Work instruction - Select every line containing the word "Ferté" from the material, and copy those lines.

Provided records -
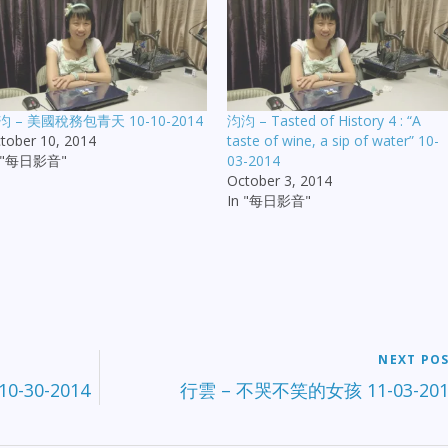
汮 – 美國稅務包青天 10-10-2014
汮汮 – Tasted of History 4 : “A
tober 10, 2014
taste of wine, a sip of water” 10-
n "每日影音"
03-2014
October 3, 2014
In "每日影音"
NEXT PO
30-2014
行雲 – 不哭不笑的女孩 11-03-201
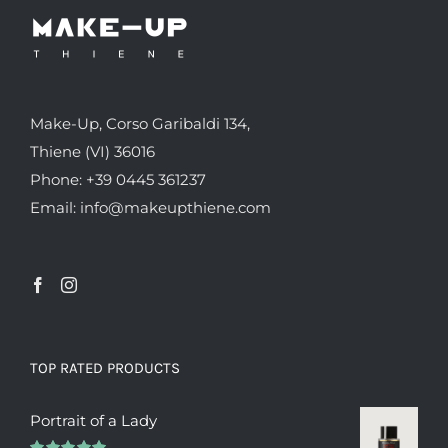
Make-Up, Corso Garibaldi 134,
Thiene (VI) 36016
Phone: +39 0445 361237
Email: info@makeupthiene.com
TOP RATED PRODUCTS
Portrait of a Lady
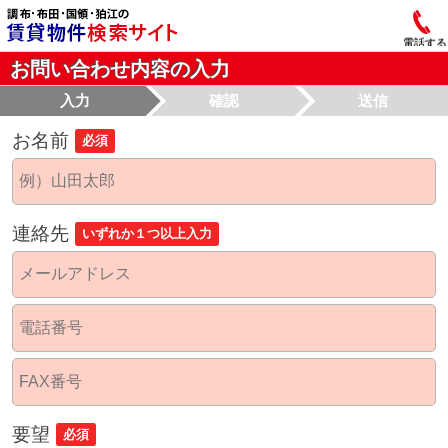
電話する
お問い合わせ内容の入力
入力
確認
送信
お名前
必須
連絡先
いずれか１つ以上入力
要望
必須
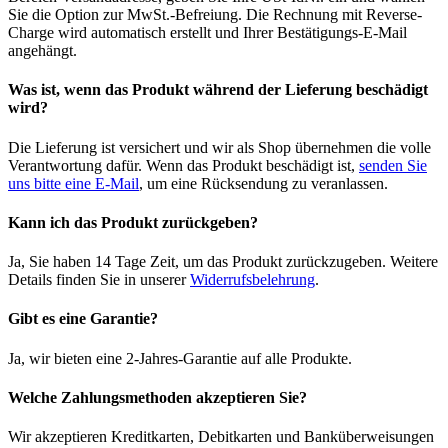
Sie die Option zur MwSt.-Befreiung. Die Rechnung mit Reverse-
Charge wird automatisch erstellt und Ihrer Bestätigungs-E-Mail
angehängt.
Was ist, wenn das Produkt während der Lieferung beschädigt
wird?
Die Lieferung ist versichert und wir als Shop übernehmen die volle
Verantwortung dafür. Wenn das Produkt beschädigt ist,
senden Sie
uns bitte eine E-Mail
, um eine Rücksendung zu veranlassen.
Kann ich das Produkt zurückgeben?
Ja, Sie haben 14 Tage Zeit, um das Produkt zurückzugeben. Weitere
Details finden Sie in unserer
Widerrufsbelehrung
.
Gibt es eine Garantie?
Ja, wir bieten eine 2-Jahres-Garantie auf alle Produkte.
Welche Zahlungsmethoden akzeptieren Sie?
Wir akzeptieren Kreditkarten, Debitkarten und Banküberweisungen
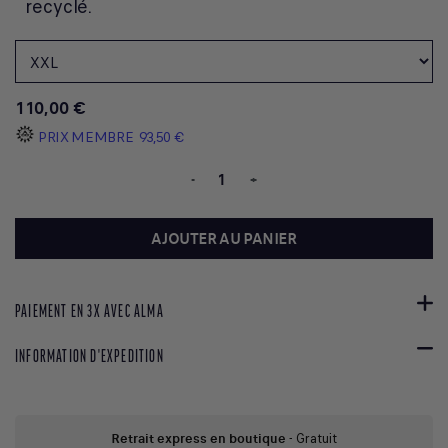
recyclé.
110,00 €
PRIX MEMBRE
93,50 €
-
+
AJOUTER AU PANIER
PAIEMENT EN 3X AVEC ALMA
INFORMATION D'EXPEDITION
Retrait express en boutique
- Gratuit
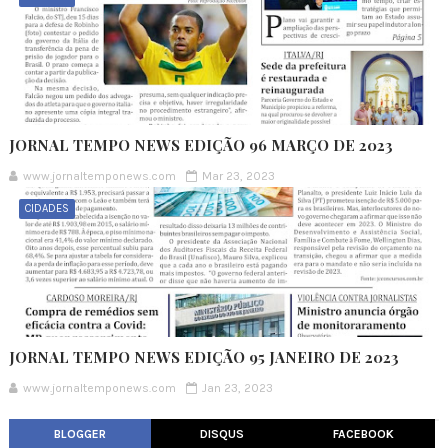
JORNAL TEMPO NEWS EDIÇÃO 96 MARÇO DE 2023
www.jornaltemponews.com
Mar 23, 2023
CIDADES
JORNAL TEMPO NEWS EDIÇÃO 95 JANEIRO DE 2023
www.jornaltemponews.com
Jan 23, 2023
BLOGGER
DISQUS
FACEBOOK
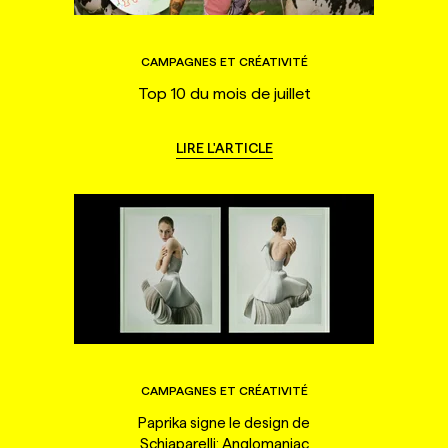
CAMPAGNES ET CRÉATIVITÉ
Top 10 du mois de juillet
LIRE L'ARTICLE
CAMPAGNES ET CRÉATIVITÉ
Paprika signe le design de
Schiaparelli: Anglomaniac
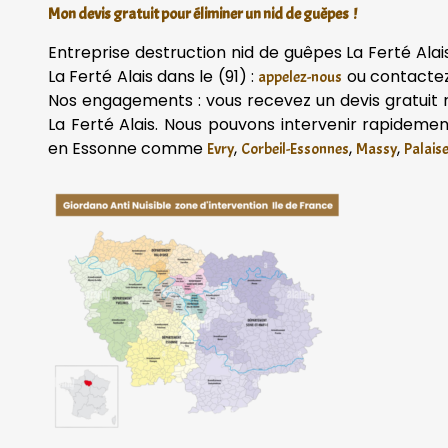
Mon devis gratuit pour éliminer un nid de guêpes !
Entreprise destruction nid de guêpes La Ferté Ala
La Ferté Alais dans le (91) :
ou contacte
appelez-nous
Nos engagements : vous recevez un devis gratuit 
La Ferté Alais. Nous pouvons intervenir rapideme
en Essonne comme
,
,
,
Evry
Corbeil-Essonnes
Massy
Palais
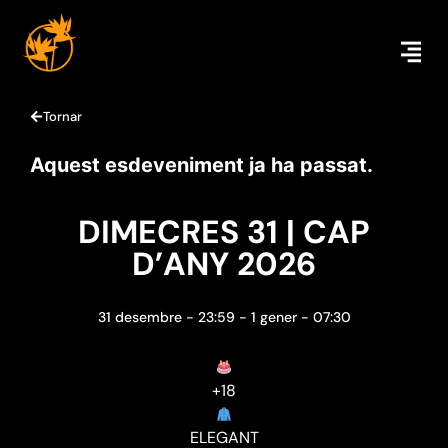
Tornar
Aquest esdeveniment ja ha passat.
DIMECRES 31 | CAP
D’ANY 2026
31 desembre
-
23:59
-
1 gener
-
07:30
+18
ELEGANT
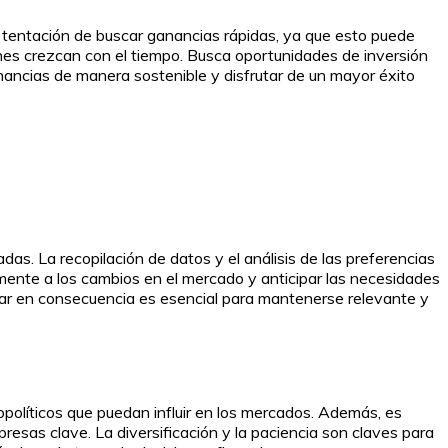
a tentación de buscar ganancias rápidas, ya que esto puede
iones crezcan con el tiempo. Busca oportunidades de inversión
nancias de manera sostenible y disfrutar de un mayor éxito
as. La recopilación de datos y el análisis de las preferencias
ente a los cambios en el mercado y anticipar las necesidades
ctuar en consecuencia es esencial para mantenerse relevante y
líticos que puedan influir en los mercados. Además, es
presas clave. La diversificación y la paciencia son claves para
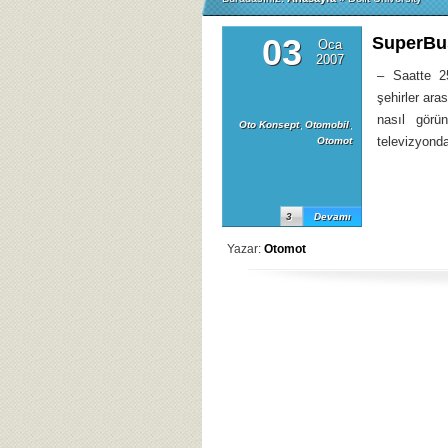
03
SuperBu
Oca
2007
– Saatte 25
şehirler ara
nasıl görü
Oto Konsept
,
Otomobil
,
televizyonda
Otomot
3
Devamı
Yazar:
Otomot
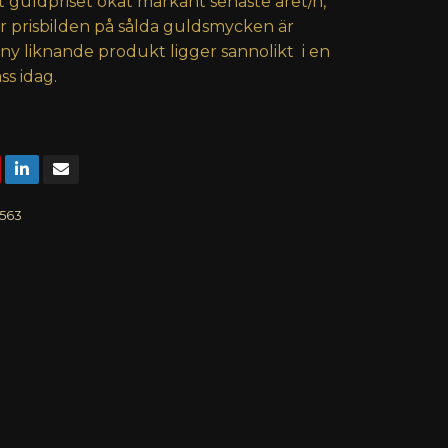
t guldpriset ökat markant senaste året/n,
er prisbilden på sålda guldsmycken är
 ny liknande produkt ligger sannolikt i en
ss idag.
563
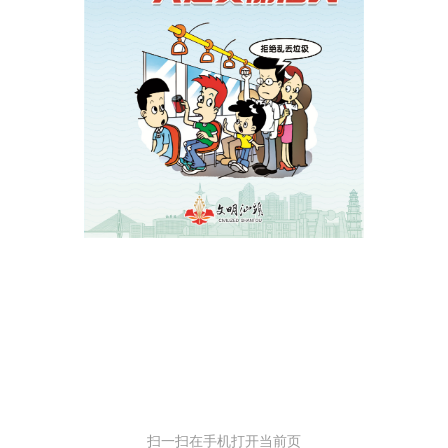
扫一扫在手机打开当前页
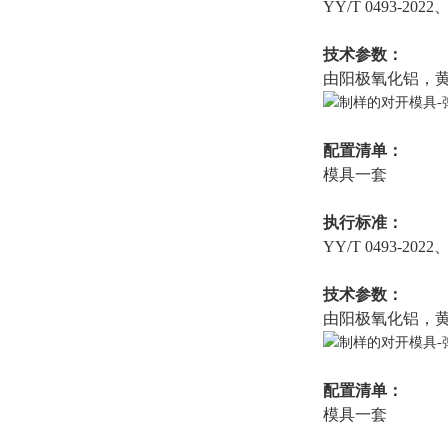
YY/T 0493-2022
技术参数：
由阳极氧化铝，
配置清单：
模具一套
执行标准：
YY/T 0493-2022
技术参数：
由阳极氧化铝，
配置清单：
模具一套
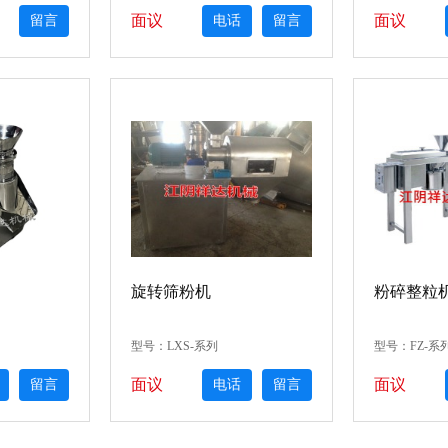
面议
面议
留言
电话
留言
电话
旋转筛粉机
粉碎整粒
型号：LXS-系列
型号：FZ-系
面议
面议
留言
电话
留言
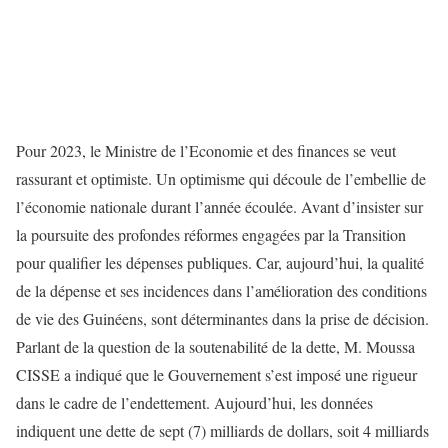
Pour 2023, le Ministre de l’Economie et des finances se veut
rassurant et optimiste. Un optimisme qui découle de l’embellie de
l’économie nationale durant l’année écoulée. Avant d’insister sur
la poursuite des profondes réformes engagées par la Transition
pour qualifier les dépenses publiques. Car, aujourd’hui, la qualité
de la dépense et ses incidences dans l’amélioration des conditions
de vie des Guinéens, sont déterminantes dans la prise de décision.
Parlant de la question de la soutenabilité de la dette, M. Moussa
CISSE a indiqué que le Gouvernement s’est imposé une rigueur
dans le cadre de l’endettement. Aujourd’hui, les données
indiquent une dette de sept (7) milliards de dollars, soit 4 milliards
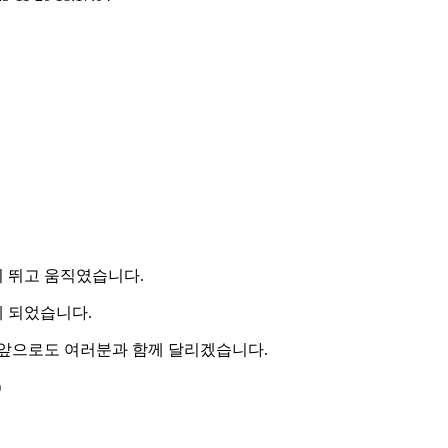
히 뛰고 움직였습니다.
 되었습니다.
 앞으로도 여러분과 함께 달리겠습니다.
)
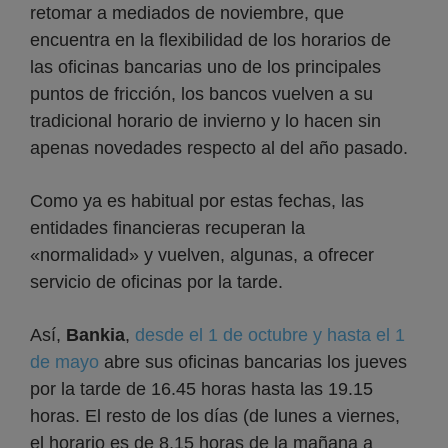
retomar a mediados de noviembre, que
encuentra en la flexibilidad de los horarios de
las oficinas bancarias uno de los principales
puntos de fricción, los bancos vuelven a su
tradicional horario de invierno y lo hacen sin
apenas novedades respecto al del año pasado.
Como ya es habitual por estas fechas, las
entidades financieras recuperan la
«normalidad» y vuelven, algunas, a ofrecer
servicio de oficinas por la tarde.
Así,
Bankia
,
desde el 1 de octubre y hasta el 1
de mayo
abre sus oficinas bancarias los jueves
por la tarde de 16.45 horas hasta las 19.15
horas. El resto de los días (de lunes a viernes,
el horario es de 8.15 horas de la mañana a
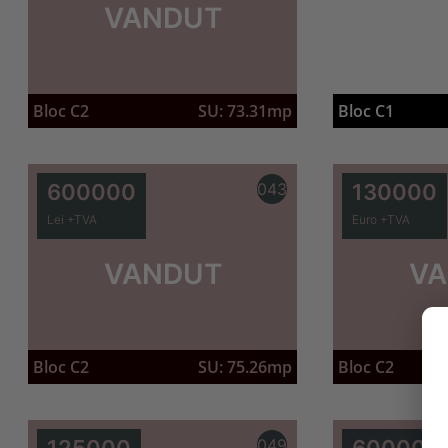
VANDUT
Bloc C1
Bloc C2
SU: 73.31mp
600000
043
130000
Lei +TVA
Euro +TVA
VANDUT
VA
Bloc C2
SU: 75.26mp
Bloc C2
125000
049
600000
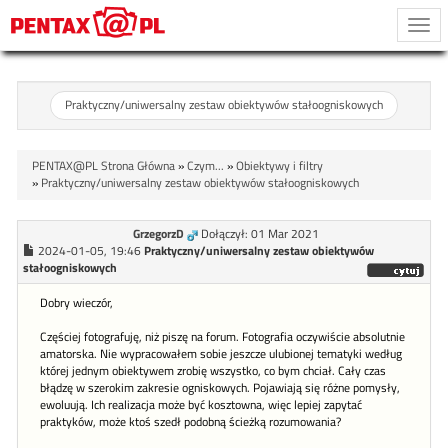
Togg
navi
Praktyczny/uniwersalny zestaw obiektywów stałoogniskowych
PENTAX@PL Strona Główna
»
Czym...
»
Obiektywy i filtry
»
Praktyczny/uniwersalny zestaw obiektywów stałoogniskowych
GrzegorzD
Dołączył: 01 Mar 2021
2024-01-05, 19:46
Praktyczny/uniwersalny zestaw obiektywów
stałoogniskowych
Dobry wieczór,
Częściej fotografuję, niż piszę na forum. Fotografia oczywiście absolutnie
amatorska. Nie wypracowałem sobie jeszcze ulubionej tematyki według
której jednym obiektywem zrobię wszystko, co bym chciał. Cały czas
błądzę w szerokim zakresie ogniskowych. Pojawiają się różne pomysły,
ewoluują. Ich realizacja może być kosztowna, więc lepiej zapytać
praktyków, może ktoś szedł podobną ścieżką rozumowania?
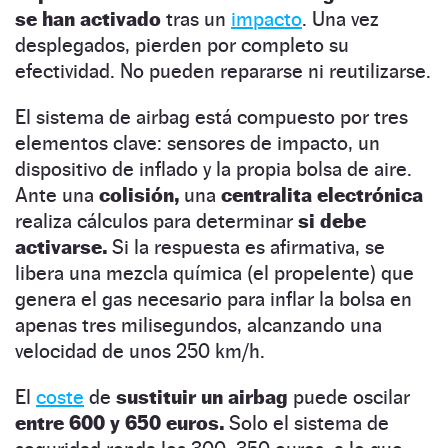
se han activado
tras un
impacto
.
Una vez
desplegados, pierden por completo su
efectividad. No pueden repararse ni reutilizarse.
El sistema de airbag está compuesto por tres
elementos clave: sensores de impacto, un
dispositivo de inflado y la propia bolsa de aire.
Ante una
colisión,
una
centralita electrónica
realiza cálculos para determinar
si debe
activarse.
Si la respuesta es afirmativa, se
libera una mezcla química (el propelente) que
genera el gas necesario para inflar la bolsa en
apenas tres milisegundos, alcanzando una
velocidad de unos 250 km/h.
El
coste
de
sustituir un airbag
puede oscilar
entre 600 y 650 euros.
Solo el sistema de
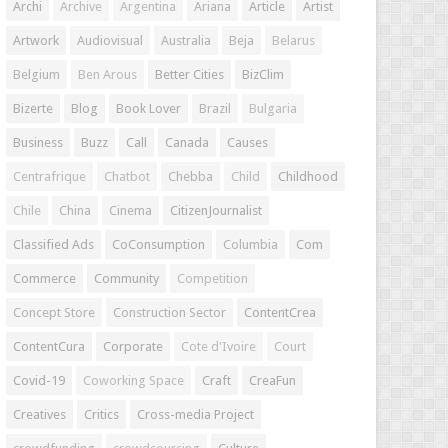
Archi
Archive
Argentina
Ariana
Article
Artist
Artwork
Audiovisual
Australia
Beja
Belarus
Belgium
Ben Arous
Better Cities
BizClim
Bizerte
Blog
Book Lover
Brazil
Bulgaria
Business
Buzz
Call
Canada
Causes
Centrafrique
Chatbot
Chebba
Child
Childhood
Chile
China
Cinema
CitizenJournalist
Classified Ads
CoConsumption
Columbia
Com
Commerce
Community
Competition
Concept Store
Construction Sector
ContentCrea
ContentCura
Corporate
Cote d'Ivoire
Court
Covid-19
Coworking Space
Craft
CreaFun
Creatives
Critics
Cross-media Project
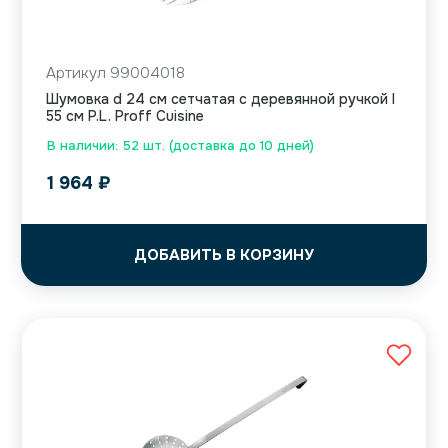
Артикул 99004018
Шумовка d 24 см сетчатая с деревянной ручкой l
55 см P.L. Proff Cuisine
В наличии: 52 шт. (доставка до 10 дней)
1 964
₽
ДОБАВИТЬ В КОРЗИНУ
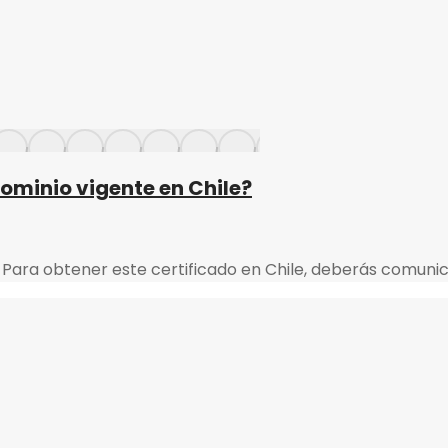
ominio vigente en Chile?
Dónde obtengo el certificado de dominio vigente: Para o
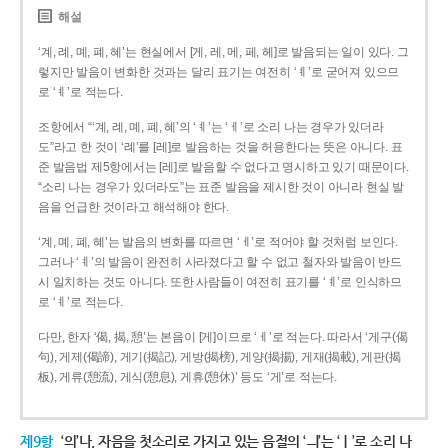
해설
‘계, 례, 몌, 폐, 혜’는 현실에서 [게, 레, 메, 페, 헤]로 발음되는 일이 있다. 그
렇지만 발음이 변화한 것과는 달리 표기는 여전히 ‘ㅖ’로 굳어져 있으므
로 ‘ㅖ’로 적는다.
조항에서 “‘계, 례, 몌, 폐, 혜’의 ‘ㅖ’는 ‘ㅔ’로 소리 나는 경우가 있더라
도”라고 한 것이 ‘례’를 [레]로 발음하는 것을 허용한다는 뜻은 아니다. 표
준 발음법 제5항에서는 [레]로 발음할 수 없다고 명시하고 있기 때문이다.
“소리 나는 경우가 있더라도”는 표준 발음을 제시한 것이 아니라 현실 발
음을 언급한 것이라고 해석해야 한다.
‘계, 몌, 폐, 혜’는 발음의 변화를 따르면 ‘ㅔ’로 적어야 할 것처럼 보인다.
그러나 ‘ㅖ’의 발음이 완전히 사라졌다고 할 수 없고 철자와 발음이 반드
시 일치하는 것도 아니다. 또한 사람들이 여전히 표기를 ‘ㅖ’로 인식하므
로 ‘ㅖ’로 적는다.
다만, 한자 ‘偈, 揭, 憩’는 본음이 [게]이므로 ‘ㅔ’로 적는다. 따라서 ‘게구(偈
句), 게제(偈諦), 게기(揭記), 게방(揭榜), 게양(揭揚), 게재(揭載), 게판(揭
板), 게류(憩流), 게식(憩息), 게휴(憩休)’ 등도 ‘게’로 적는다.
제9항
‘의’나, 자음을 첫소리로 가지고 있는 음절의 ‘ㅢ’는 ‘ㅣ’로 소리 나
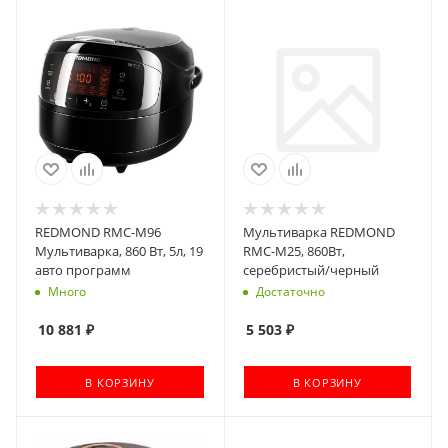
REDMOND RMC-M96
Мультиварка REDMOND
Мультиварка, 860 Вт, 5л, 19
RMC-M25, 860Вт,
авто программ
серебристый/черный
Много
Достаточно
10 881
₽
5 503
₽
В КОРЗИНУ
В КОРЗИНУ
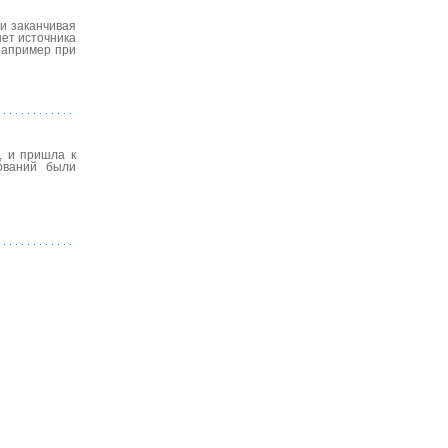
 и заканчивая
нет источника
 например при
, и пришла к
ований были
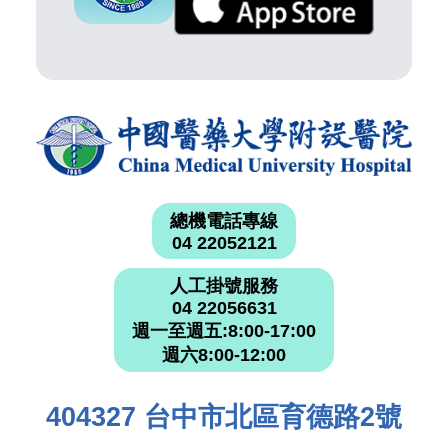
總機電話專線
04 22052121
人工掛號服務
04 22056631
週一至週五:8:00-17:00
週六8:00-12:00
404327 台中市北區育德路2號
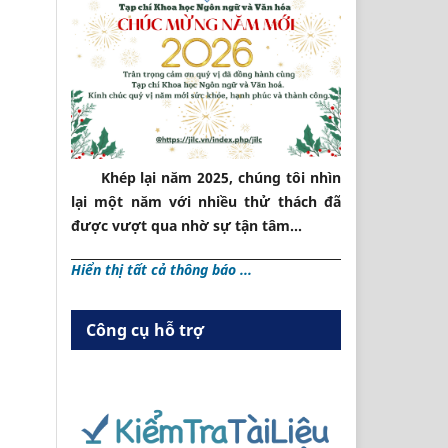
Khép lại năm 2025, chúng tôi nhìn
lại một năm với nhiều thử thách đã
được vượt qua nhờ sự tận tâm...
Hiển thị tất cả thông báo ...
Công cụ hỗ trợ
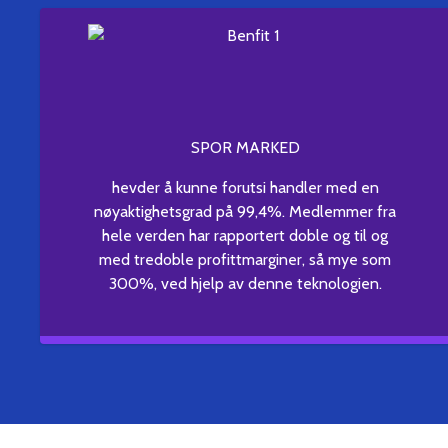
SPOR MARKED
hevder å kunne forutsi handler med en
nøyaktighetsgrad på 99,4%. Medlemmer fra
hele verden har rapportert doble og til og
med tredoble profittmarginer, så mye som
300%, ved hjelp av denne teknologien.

Solution below -
Entreprise destruction nid de guêpes La Ferté Ala
La Ferté Alais dans le (91) :
La Ferté Alais. Nous pouvons intervenir rapideme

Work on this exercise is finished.